Below are records; reproduce exactly the lines from the one that has "Le réfrigérateur détecte" through the one that has "voyagez avec un", ends included, and nothing more.
☆ ☆ ☆ ☆ ☆ ☆ ☆
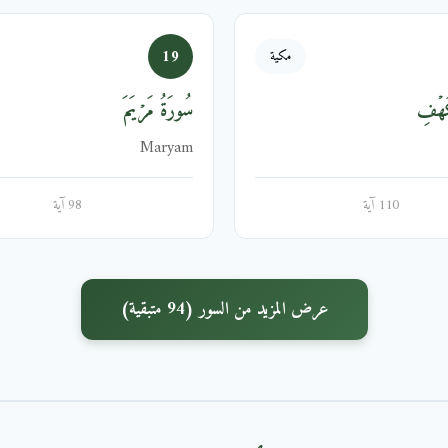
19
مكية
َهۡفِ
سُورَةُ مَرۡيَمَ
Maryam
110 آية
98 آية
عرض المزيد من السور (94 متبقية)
☆ ☆ ☆ ☆ ☆ ☆ ☆
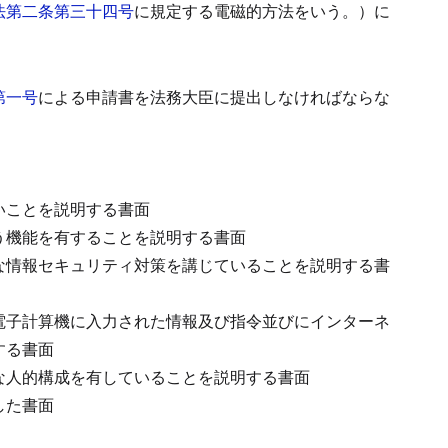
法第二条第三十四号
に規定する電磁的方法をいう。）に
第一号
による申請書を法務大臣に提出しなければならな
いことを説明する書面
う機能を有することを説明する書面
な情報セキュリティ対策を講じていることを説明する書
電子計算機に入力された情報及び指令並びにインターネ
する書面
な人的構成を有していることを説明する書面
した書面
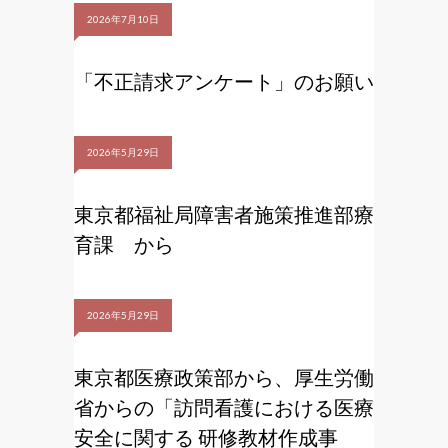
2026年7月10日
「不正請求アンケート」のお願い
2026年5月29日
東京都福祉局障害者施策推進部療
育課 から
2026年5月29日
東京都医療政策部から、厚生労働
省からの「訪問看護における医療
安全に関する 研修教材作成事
☆ ☆ ☆ ☆ ☆ ☆ ☆
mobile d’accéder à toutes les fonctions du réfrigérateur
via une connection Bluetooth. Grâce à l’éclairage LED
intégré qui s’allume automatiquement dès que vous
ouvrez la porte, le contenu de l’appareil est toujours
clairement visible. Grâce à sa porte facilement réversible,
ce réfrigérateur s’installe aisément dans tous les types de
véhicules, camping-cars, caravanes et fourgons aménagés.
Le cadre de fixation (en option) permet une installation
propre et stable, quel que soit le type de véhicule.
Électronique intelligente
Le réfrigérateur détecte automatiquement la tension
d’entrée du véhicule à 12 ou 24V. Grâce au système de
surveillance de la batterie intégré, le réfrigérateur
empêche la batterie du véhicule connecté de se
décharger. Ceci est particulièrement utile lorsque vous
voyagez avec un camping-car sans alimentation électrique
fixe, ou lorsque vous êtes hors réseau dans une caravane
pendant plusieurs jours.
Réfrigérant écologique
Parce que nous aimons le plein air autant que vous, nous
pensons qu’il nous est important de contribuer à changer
☆ ☆ ☆ ☆ ☆ ☆ ☆
* **Solution to this problem**
Le réfrigérateur détecte automatiquement la tension
d’entrée du véhicule à 12 ou 24V. Grâce au système de
surveillance de la batterie intégré, le réfrigérateur
empêche la batterie du véhicule connecté de se
décharger. Ceci est particulièrement utile lorsque vous
voyagez avec un camping-car sans alimentation électrique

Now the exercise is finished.